Absent these issues I would love to introduce an e-reader into my reading habits. I would love to download e-books from the library for free, and buy the e-book only if I like it, or buy the hard copy book only if I REALLY like it. In short, to consign all my less-important reading to a paperless existence.

Besides being a boon to the environment, it would be a boon to publishers and authors, too. The cost of producing and distributing an e-book is much lower, theoretically allowing publishers to take more chances on new and experimental novelists, and niche nonfiction authors. Publishers must realize the benefit to their profits, because despite e-books accounting for an abysmally tiny portion of their book catalogs, they are pushing e-books hard. Jeff Bezos, founder of Amazon, was the keynote speaker at this summer's Book Expo conference in LA.

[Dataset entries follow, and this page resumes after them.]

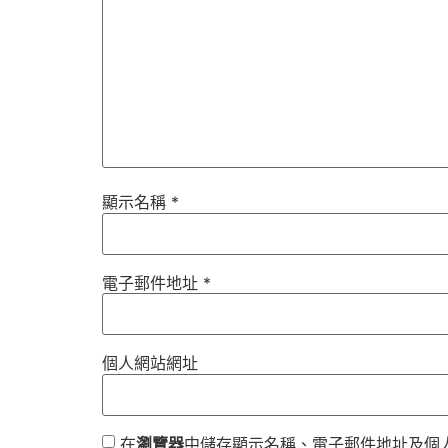
顯示名稱
*
電子郵件地址
*
個人網站網址
在
瀏覽器
中儲存顯示名稱、電子郵件地址及個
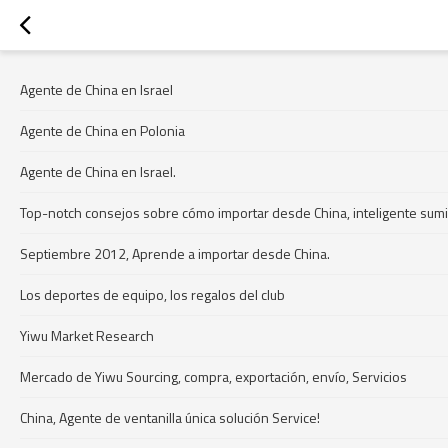
Agente de China en Israel
Agente de China en Polonia
Agente de China en Israel.
Top-notch consejos sobre cómo importar desde China, inteligente sumi
Septiembre 2012, Aprende a importar desde China.
Los deportes de equipo, los regalos del club
Yiwu Market Research
Mercado de Yiwu Sourcing, compra, exportación, envío, Servicios
China, Agente de ventanilla única solución Service!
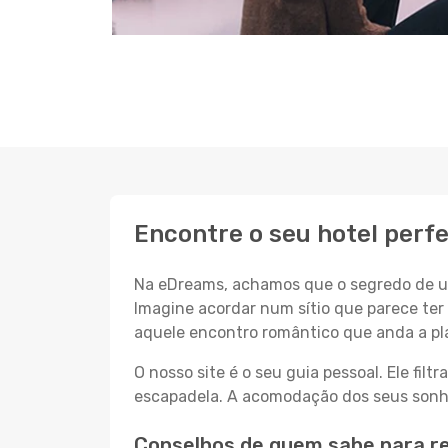
Encontre o seu hotel perfe
Na eDreams, achamos que o segredo de um
Imagine acordar num sítio que parece ter 
aquele encontro romântico que anda a pl
O nosso site é o seu guia pessoal. Ele filtr
escapadela. A acomodação dos seus sonhos
Conselhos de quem sabe para re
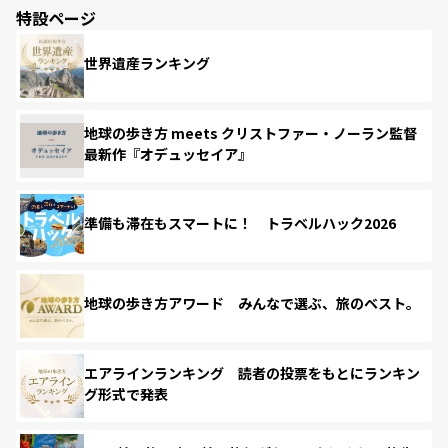
特設ページ
世界遺産ランキング
地球の歩き方 meets クリストファー・ノーラン監督
最新作『オデュッセイア』
準備も滞在もスマートに！ トラベルハック2026
地球の歩き方アワード みんなで選ぶ、旅のベスト。
エアラインランキング 読者の投票をもとにランキン
グ形式で発表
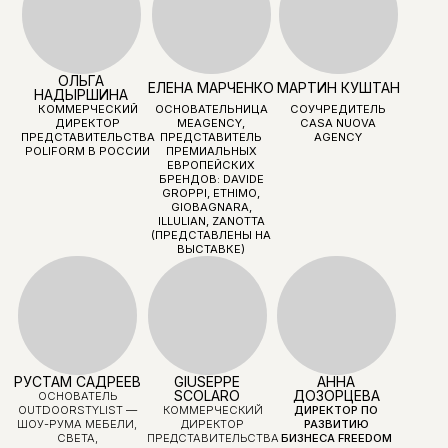
ПОЛИНА
АЛИНА КРЮКОВА
БОНДАРЕВА
ИСКУССТВОВЕД,
ПРЕДПРИНИМАТЕЛЬ,
КОЛЛЕКЦИОНЕР,
СОБИРАТЕЛЬ
ОСНОВАТЕЛЬ
ИСКУССТВА,
ПРОЕКТА MASTERS
ОСНОВАТЕЛЬ A—S—
T—R—A GALLERY,
СООСНОВАТЕЛЬ
ЯРМАРКИ
СОВРЕМЕННОГО
ИСКУССТВА
|CATALOG|
МАРИЯ
ЕЛЕНА
НАСТЯ СОТНИК
ЦАХАРИАС
ЛОКАСТОВА
МОДНЫЙ
АРХИТЕКТОР,
АРХИТЕКТОР,
ЖУРНАЛИСТ, БРЕНД-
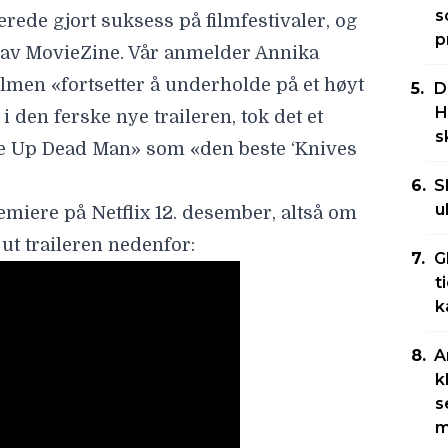
s
ede gjort suksess på filmfestivaler, og
p
t av MovieZine. Vår anmelder Annika
ilmen «
fortsetter å underholde på et høyt
D
H
i den ferske nye traileren, tok det et
s
ke Up Dead Man» som «den beste ‘Knives
S
u
iere på Netflix 12. desember, altså om
t traileren nedenfor:
G
t
k
A
k
s
m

Kindle, however, in its current incarnation, is reminiscent of the Palm Pilot. I bought one in college, and diligently created to-do lists and a monumental address book. My weekly schedule had nary a chink. Last week I was doing some spring cleaning, and in the bottom of a shoebox, next to a half-used bottle of perfume, a hair clip, and some creased photographs, was my Palm Pilot. I'd forgotten I'd ever owned one.